In a new interview with FT, Larry Page expects us to work less, have cheaper homes and cheaper goods.
About housing:
Collapsing house prices could be another part of this equation. Even more than technology, he puts this down to policy changes needed to make land more readily available for construction. Rather than exceeding $1m, there’s no reason why the median home in Palo Alto, in the heart of Silicon Valley, shouldn’t cost $50,000, he says. For many, the thought of upheavals like this in their personal economics might seem pie in the sky – not to mention highly disturbing. The prospect of millions of jobs being rendered obsolete, private-home values collapsing and the prices of everyday goods going into a deflationary spiral hardly sounds like a recipe for nirvana. But in a capitalist system, he suggests, the elimination of inefficiency through technology has to be pursued to its logical conclusion.“You can’t wish away these things from happening, they are going to happen,” says Page. “You’re going to have some very amazing capabilities in the economy.
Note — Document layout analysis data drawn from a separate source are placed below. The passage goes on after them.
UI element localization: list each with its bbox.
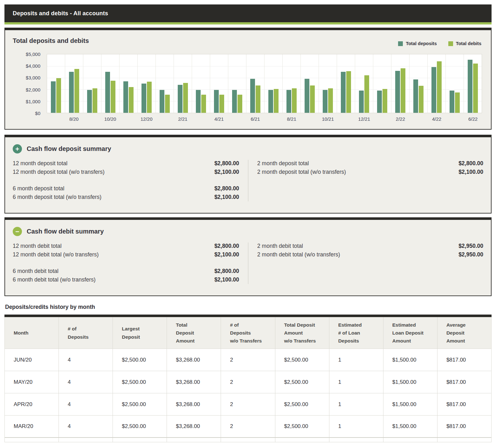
bar-group xyxy=(228,54,246,113)
debit-bar xyxy=(93,88,97,113)
y-axis-label: $0 xyxy=(35,111,40,116)
summary-value: $2,100.00 xyxy=(214,275,239,284)
debit-bar xyxy=(147,82,152,113)
history-table-body: JUN/204$2,500.00$3,268.002$2,500.001$1,5… xyxy=(5,349,491,438)
history-table-title: Deposits/credits history by month xyxy=(5,304,492,310)
summary-value: $2,100.00 xyxy=(214,168,239,176)
deposit-bar xyxy=(286,90,291,113)
x-axis-label: 12/20 xyxy=(137,113,155,125)
summary-label: 6 month debit total (w/o transfers) xyxy=(13,275,214,284)
table-cell: $1,500.00 xyxy=(383,416,437,437)
plus-icon[interactable]: + xyxy=(13,144,22,153)
bar-group xyxy=(83,54,101,113)
page-title: Deposits and debits - All accounts xyxy=(13,10,108,17)
table-cell xyxy=(383,438,437,442)
x-axis-label: 4/21 xyxy=(210,113,228,125)
summary-label: 12 month debit total xyxy=(13,242,214,250)
x-axis-label: 2/22 xyxy=(391,113,410,125)
summary-value: $2,100.00 xyxy=(214,250,239,259)
table-cell: JUN/20 xyxy=(5,349,59,371)
debit-bar xyxy=(419,86,424,113)
summary-value: $2,950.00 xyxy=(458,242,483,250)
deposit-bar xyxy=(268,90,273,113)
column-header: AverageDepositAmount xyxy=(437,317,491,349)
table-cell: $3,268.00 xyxy=(167,393,221,415)
table-cell: $2,500.00 xyxy=(113,349,167,371)
debit-bar xyxy=(56,78,61,113)
table-cell: 1 xyxy=(329,349,383,371)
deposit-bar xyxy=(250,79,255,113)
x-axis-label: 4/22 xyxy=(428,113,446,125)
deposit-bar xyxy=(105,72,110,113)
x-axis-label: 12/21 xyxy=(355,113,373,125)
x-axis-label: 10/21 xyxy=(319,113,337,125)
summary-group: 12 month deposit total$2,800.0012 month … xyxy=(13,159,239,176)
summary-group: 6 month deposit total$2,800.006 month de… xyxy=(13,184,239,201)
summary-row: 2 month debit total (w/o transfers)$2,95… xyxy=(257,250,483,259)
bar-group xyxy=(174,54,192,113)
x-axis-label xyxy=(265,113,283,125)
summary-row: 2 month deposit total (w/o transfers)$2,… xyxy=(257,168,483,176)
table-cell: $817.00 xyxy=(437,371,491,393)
legend-item-deposits: Total deposits xyxy=(398,41,437,46)
table-cell: $1,500.00 xyxy=(383,393,437,415)
summary-label: 6 month deposit total xyxy=(13,184,214,193)
accent-bar xyxy=(4,22,492,24)
deposit-summary-header: + Cash flow deposit summary xyxy=(13,144,483,153)
summary-label: 6 month debit total xyxy=(13,267,214,275)
debit-bar xyxy=(473,64,478,113)
y-axis-label: $5,000 xyxy=(26,51,40,57)
summary-label: 2 month deposit total xyxy=(257,159,458,168)
bar-group xyxy=(120,54,138,113)
deposit-bar xyxy=(450,91,454,113)
chart-x-axis: 8/2010/2012/202/214/216/218/2110/2112/21… xyxy=(47,113,482,125)
table-cell: $1,500.00 xyxy=(383,371,437,393)
summary-value: $2,950.00 xyxy=(458,250,483,259)
table-cell: $817.00 xyxy=(437,416,491,437)
summary-label: 12 month debit total (w/o transfers) xyxy=(13,250,214,259)
summary-row: 12 month debit total (w/o transfers)$2,1… xyxy=(13,250,239,259)
x-axis-label xyxy=(155,113,174,125)
table-cell xyxy=(167,438,221,442)
table-cell: $3,268.00 xyxy=(167,416,221,437)
debit-bar xyxy=(238,95,242,113)
x-axis-label: 8/21 xyxy=(283,113,301,125)
summary-divider xyxy=(248,242,248,284)
summary-row: 6 month deposit total (w/o transfers)$2,… xyxy=(13,193,239,201)
page-header: Deposits and debits - All accounts xyxy=(4,4,492,22)
table-cell: 2 xyxy=(221,371,275,393)
table-top-bar xyxy=(4,315,492,317)
bar-group xyxy=(246,54,265,113)
table-cell xyxy=(275,438,329,442)
deposit-bar xyxy=(305,79,309,113)
debit-bar xyxy=(364,75,369,113)
table-cell: $3,268.00 xyxy=(167,371,221,393)
summary-label: 12 month deposit total (w/o transfers) xyxy=(13,168,214,176)
deposit-bar xyxy=(87,90,92,113)
history-table: Month# ofDepositsLargestDepositTotalDepo… xyxy=(4,315,492,442)
table-cell xyxy=(221,438,275,442)
debit-summary-right: 2 month debit total$2,950.002 month debi… xyxy=(257,242,483,284)
summary-row: 12 month debit total$2,800.00 xyxy=(13,242,239,250)
minus-icon[interactable]: − xyxy=(13,227,22,236)
table-cell: 4 xyxy=(59,416,113,437)
bar-group xyxy=(410,54,428,113)
legend-label: Total debits xyxy=(456,41,481,46)
debit-summary-header: − Cash flow debit summary xyxy=(13,227,483,236)
deposit-bar xyxy=(51,81,56,113)
column-header: Estimated# of LoanDeposits xyxy=(329,317,383,349)
debit-bar xyxy=(201,95,206,113)
x-axis-label xyxy=(83,113,101,125)
summary-divider xyxy=(248,160,248,201)
summary-value: $2,800.00 xyxy=(214,159,239,168)
bar-group xyxy=(210,54,228,113)
debit-bar xyxy=(292,88,297,113)
summary-value: $2,800.00 xyxy=(214,184,239,193)
summary-value: $2,800.00 xyxy=(214,267,239,275)
bar-group xyxy=(65,54,83,113)
column-header: LargestDeposit xyxy=(113,317,167,349)
table-row: JUN/204$2,500.00$3,268.002$2,500.001$1,5… xyxy=(5,349,491,371)
summary-label: 2 month deposit total (w/o transfers) xyxy=(257,168,458,176)
table-cell: $2,500.00 xyxy=(275,416,329,437)
x-axis-label: 6/21 xyxy=(246,113,265,125)
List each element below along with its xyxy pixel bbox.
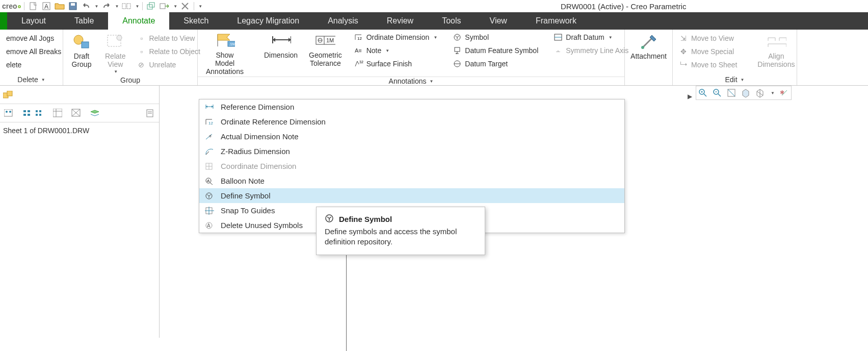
export-icon[interactable] [159,1,170,12]
svg-rect-0 [30,3,36,10]
tree-expand-icon[interactable] [35,109,44,118]
tab-view[interactable]: View [476,12,521,30]
refit-icon[interactable] [727,88,736,97]
zoom-out-icon[interactable] [713,88,722,97]
unrelate-button[interactable]: ⊘Unrelate [135,59,202,70]
tree-list-icon[interactable] [53,109,62,118]
svg-rect-36 [23,110,26,112]
edit-group-caption[interactable]: Edit▼ [673,74,797,85]
menu-actual-dimension-note[interactable]: dActual Dimension Note [199,129,624,144]
relate-to-object-icon: ▫ [137,47,146,56]
menu-coordinate-dimension: Coordinate Dimension [199,159,624,173]
move-to-sheet-button[interactable]: ⮡Move to Sheet [677,59,739,70]
svg-rect-4 [71,3,75,6]
sheet-label[interactable]: Sheet 1 of DRW0001.DRW [3,127,156,135]
regenerate-icon[interactable] [121,1,132,12]
tab-sketch[interactable]: Sketch [169,12,223,30]
tooltip: Define Symbol Define symbols and access … [316,207,485,255]
annotations-overflow-button[interactable]: Annotations▼ [198,77,624,85]
font-icon[interactable]: A [41,1,52,12]
svg-rect-42 [39,110,41,112]
qat-customize-icon[interactable]: ▼ [198,4,202,9]
delete-small-button[interactable]: elete [4,59,63,70]
balloon-icon: A [204,177,215,186]
z-radius-icon [204,147,215,156]
svg-text:d: d [209,134,211,138]
tab-review[interactable]: Review [373,12,428,30]
datum-feature-icon [453,46,462,55]
svg-rect-6 [127,4,130,9]
move-to-sheet-icon: ⮡ [679,60,688,69]
windows-icon[interactable] [146,1,157,12]
datum-target-button[interactable]: Datum Target [451,58,540,69]
svg-rect-39 [28,114,30,116]
redo-icon[interactable] [101,1,112,12]
save-icon[interactable] [67,1,78,12]
svg-rect-33 [4,109,12,116]
datum-target-icon [453,59,462,68]
tab-framework[interactable]: Framework [521,12,591,30]
dimension-button[interactable]: Dimension [260,31,302,60]
note-button[interactable]: A≡Note ▼ [352,45,440,56]
svg-text:A≡: A≡ [355,47,362,54]
tab-layout[interactable]: Layout [7,12,60,30]
dimension-icon [271,32,291,50]
tab-legacy-migration[interactable]: Legacy Migration [223,12,313,30]
group-group-caption: Group [63,75,197,85]
open-icon[interactable] [54,1,65,12]
annotation-display-icon[interactable]: ✱ [780,88,789,97]
ref-dim-icon [204,103,215,112]
relate-to-view-button[interactable]: ▫Relate to View [135,33,202,44]
relate-view-button[interactable]: Relate View▼ [101,32,129,75]
ribbon-tabstrip: Layout Table Annotate Sketch Legacy Migr… [0,12,868,30]
move-special-button[interactable]: ✥Move Special [677,46,739,57]
datum-feature-symbol-button[interactable]: Datum Feature Symbol [451,45,540,56]
tab-analysis[interactable]: Analysis [313,12,373,30]
attachment-button[interactable]: Attachment [626,32,671,61]
note-icon: A≡ [354,46,363,55]
remove-all-jogs-button[interactable]: emove All Jogs [4,33,63,44]
delete-group-caption[interactable]: Delete▼ [0,74,63,85]
tree-icon-1[interactable] [4,109,13,118]
svg-rect-44 [53,109,62,117]
geometric-tolerance-button[interactable]: 1M Geometric Tolerance [305,31,346,68]
menu-define-symbol[interactable]: Define Symbol [199,188,624,203]
expand-chevron-icon[interactable]: ▶ [688,93,692,100]
svg-rect-37 [23,114,26,116]
symbol-button[interactable]: Symbol [451,32,540,43]
undo-icon[interactable] [81,1,92,12]
remove-all-breaks-button[interactable]: emove All Breaks [4,46,63,57]
unrelate-icon: ⊘ [137,60,146,69]
show-model-annotations-button[interactable]: .1M Show Model Annotations [202,31,248,77]
relate-to-object-button[interactable]: ▫Relate to Object [135,46,202,57]
tree-collapse-icon[interactable] [22,109,32,118]
move-to-view-button[interactable]: ⇲Move to View [677,33,739,44]
draft-group-button[interactable]: Draft Group [67,32,96,69]
menu-reference-dimension[interactable]: Reference Dimension [199,99,624,114]
new-icon[interactable] [28,1,39,12]
align-dimensions-button[interactable]: Align Dimensions [753,32,799,69]
svg-rect-32 [7,91,12,96]
ordinate-dimension-button[interactable]: 12Ordinate Dimension ▼ [352,32,440,43]
symmetry-line-axis-button[interactable]: ⫠Symmetry Line Axis [551,45,630,56]
tab-table[interactable]: Table [60,12,108,30]
tab-annotate[interactable]: Annotate [108,12,169,30]
surface-finish-button[interactable]: 32Surface Finish [352,58,440,69]
tab-tools[interactable]: Tools [428,12,475,30]
align-dim-icon [766,33,786,51]
file-tab[interactable] [0,12,7,30]
svg-text:✱: ✱ [780,89,784,95]
tree-grid-icon[interactable] [71,109,81,118]
close-icon[interactable] [179,1,191,12]
svg-text:32: 32 [359,60,363,64]
zoom-in-icon[interactable] [698,88,707,97]
menu-balloon-note[interactable]: ABalloon Note [199,173,624,188]
menu-z-radius-dimension[interactable]: Z-Radius Dimension [199,144,624,159]
tree-settings-icon[interactable] [146,109,155,118]
draft-datum-button[interactable]: Draft Datum ▼ [551,32,630,43]
tree-layers-icon[interactable] [90,109,99,118]
tree-tabs-icon[interactable] [2,90,15,99]
shade-icon[interactable] [741,88,750,97]
orient-icon[interactable] [755,88,765,97]
menu-ordinate-reference-dimension[interactable]: 12Ordinate Reference Dimension [199,114,624,129]
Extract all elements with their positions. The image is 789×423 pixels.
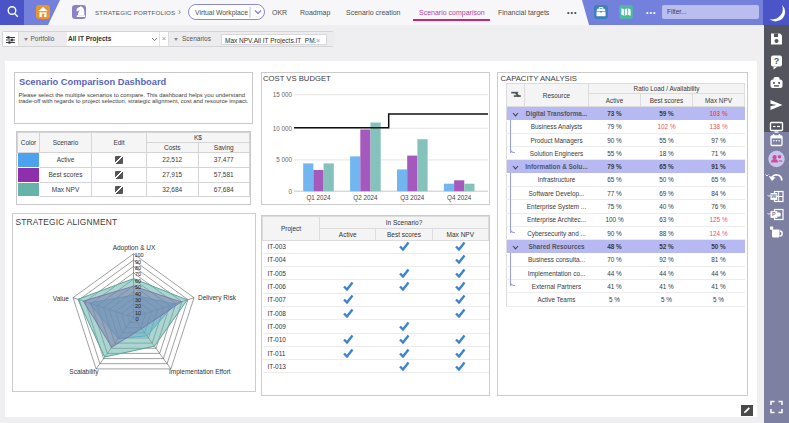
svg-text:10: 10 xyxy=(135,310,141,316)
svg-text:Implementation Effort: Implementation Effort xyxy=(169,368,231,376)
svg-text:60: 60 xyxy=(135,278,141,284)
svg-text:Q1 2024: Q1 2024 xyxy=(306,194,331,202)
svg-text:?: ? xyxy=(774,56,780,66)
svg-text:0: 0 xyxy=(135,316,138,322)
svg-text:Q3 2024: Q3 2024 xyxy=(400,194,425,202)
svg-text:Scalability: Scalability xyxy=(69,368,99,376)
svg-text:30: 30 xyxy=(135,297,141,303)
svg-text:10 000: 10 000 xyxy=(273,125,293,132)
svg-text:40: 40 xyxy=(135,291,141,297)
svg-text:Value: Value xyxy=(53,295,70,302)
svg-text:Q2 2024: Q2 2024 xyxy=(353,194,378,202)
svg-text:50: 50 xyxy=(135,284,141,290)
svg-text:70: 70 xyxy=(135,271,141,277)
svg-text:100: 100 xyxy=(134,252,143,258)
svg-text:Adoption & UX: Adoption & UX xyxy=(113,244,156,252)
svg-text:Delivery Risk: Delivery Risk xyxy=(198,294,237,302)
svg-text:P: P xyxy=(772,211,776,217)
svg-text:15 000: 15 000 xyxy=(273,91,293,98)
svg-text:5 000: 5 000 xyxy=(276,156,292,163)
svg-text:90: 90 xyxy=(135,259,141,265)
svg-text:80: 80 xyxy=(135,265,141,271)
svg-text:0: 0 xyxy=(288,188,292,195)
svg-text:20: 20 xyxy=(135,303,141,309)
svg-text:Q4 2024: Q4 2024 xyxy=(447,194,472,202)
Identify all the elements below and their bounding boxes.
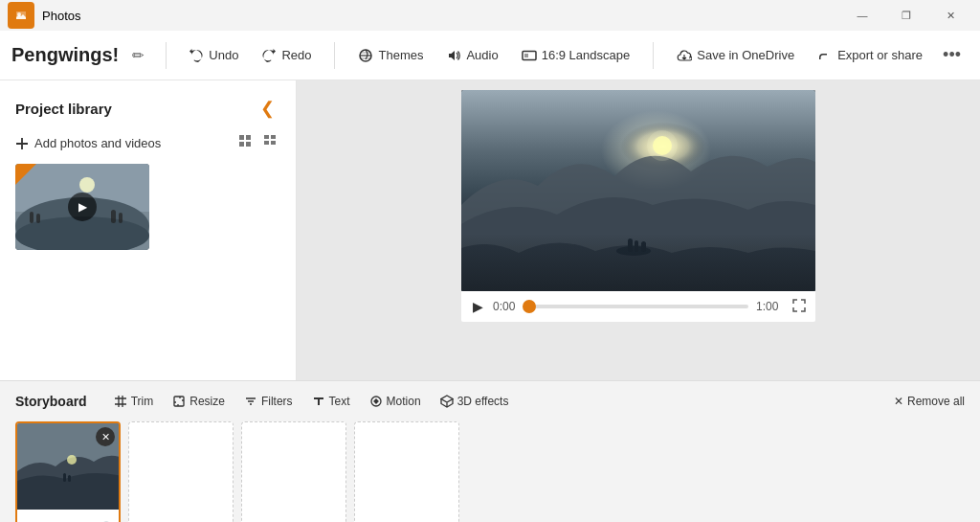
- themes-label: Themes: [378, 48, 423, 62]
- library-title: Project library: [15, 101, 112, 117]
- svg-point-33: [67, 455, 77, 465]
- storyboard-items: ✕ 1:00 🔊: [15, 421, 965, 522]
- svg-rect-18: [36, 214, 40, 223]
- storyboard-slot-2: [128, 421, 234, 522]
- preview-panel: ▶ 0:00 1:00: [297, 80, 980, 380]
- svg-rect-28: [174, 397, 184, 406]
- 3deffects-label: 3D effects: [457, 395, 509, 408]
- app-title: Photos: [42, 9, 80, 23]
- toolbar-center: Undo Redo Themes Audio: [176, 42, 935, 69]
- toolbar-separator-3: [653, 42, 654, 69]
- svg-rect-32: [68, 475, 71, 482]
- remove-x-icon: ✕: [894, 395, 903, 408]
- video-preview: [461, 90, 815, 291]
- themes-button[interactable]: Themes: [348, 42, 433, 69]
- themes-icon: [358, 48, 373, 63]
- total-time: 1:00: [756, 300, 785, 313]
- audio-label: Audio: [466, 48, 498, 62]
- clip-info: 1:00 🔊: [17, 510, 119, 522]
- library-header: Project library ❮: [15, 96, 280, 121]
- motion-label: Motion: [387, 395, 421, 408]
- project-library-panel: Project library ❮ Add photos and videos: [0, 80, 297, 380]
- storyboard-clip-1[interactable]: ✕ 1:00 🔊: [15, 421, 121, 522]
- app-icon: [8, 2, 34, 29]
- media-thumbnail[interactable]: ▶: [15, 164, 149, 250]
- svg-rect-11: [271, 141, 276, 145]
- fullscreen-icon: [792, 299, 806, 312]
- play-button[interactable]: ▶: [471, 297, 485, 316]
- filters-button[interactable]: Filters: [236, 391, 301, 412]
- undo-icon: [189, 48, 204, 63]
- svg-rect-20: [119, 213, 122, 223]
- audio-icon: [446, 48, 461, 63]
- clip-close-button[interactable]: ✕: [96, 427, 115, 446]
- export-icon: [817, 48, 833, 63]
- play-overlay[interactable]: ▶: [68, 193, 97, 221]
- audio-button[interactable]: Audio: [436, 42, 507, 69]
- motion-icon: [369, 395, 383, 408]
- grid-view-button[interactable]: [234, 132, 256, 152]
- export-button[interactable]: Export or share: [808, 42, 932, 69]
- add-media-button[interactable]: Add photos and videos: [15, 132, 161, 154]
- list-view-button[interactable]: [259, 132, 280, 152]
- undo-label: Undo: [209, 48, 238, 62]
- export-label: Export or share: [837, 48, 923, 62]
- trim-icon: [114, 395, 127, 408]
- titlebar: Photos — ❐ ✕: [0, 0, 980, 31]
- storyboard-slot-4: [354, 421, 459, 522]
- svg-rect-4: [239, 135, 244, 140]
- progress-bar[interactable]: [529, 305, 748, 308]
- svg-rect-7: [246, 142, 251, 147]
- trim-label: Trim: [131, 395, 154, 408]
- aspect-ratio-button[interactable]: 16:9 Landscape: [512, 42, 640, 69]
- main-toolbar: Pengwings! ✏ Undo Redo T: [0, 31, 980, 80]
- remove-all-button[interactable]: ✕ Remove all: [894, 395, 965, 408]
- toolbar-separator-1: [166, 42, 167, 69]
- storyboard-tools: Trim Resize Filters: [106, 391, 875, 412]
- progress-thumb[interactable]: [523, 300, 536, 313]
- close-button[interactable]: ✕: [928, 0, 972, 31]
- svg-rect-9: [271, 135, 276, 139]
- play-icon: ▶: [78, 200, 87, 214]
- filters-label: Filters: [261, 395, 293, 408]
- text-button[interactable]: Text: [304, 391, 358, 412]
- storyboard-header: Storyboard Trim Resize: [15, 391, 965, 412]
- save-label: Save in OneDrive: [697, 48, 794, 62]
- save-button[interactable]: Save in OneDrive: [667, 42, 804, 69]
- storyboard-title: Storyboard: [15, 394, 87, 409]
- edit-title-button[interactable]: ✏: [128, 43, 148, 68]
- 3deffects-icon: [440, 395, 454, 408]
- svg-rect-3: [523, 51, 536, 59]
- fullscreen-button[interactable]: [792, 299, 806, 315]
- svg-rect-17: [30, 212, 33, 223]
- 3deffects-button[interactable]: 3D effects: [433, 391, 517, 412]
- svg-point-27: [647, 130, 678, 161]
- svg-rect-6: [239, 142, 244, 147]
- more-options-button[interactable]: •••: [935, 39, 969, 71]
- thumbnail-corner: [15, 164, 36, 185]
- svg-rect-31: [63, 473, 66, 482]
- aspect-ratio-icon: [522, 48, 537, 63]
- restore-button[interactable]: ❐: [884, 0, 928, 31]
- minimize-button[interactable]: —: [840, 0, 884, 31]
- resize-label: Resize: [189, 395, 225, 408]
- svg-rect-8: [264, 135, 269, 139]
- resize-button[interactable]: Resize: [165, 391, 233, 412]
- remove-all-label: Remove all: [907, 395, 965, 408]
- redo-icon: [261, 48, 277, 63]
- svg-rect-5: [246, 135, 251, 140]
- titlebar-left: Photos: [8, 2, 80, 29]
- add-media-label: Add photos and videos: [34, 136, 161, 150]
- text-icon: [312, 395, 325, 408]
- collapse-panel-button[interactable]: ❮: [255, 96, 280, 121]
- titlebar-controls: — ❐ ✕: [840, 0, 972, 31]
- undo-button[interactable]: Undo: [179, 42, 248, 69]
- trim-button[interactable]: Trim: [106, 391, 162, 412]
- text-label: Text: [329, 395, 350, 408]
- view-controls: [234, 132, 280, 152]
- redo-button[interactable]: Redo: [252, 42, 321, 69]
- aspect-ratio-label: 16:9 Landscape: [542, 48, 631, 62]
- filters-icon: [244, 395, 257, 408]
- redo-label: Redo: [281, 48, 311, 62]
- motion-button[interactable]: Motion: [362, 391, 429, 412]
When we have computers that can do more and more jobs, it’s going to change how we think about work. There’s no way around that. You can’t wish it away.”
About jobs:
What of people who might regret losing their work? Once jobs have been rendered obsolete by technology, there is no point wasting time hankering after them, says Page. “The idea that everyone should slavishly work so they do something inefficiently so they keep their job – that just doesn’t make any sense to me. That can’t be the right answer.”
and
He sees another boon in the effect that technology will have on the prices of many everyday goods and services. A massive deflation is coming: “Even if there’s going to be a disruption on people’s jobs, in the short term that’s likely to be made up by the decreasing cost of things we need, which I think is really important and not being talked about.” New technologies will make businesses not 10 per cent, but 10 times more efficient, he says.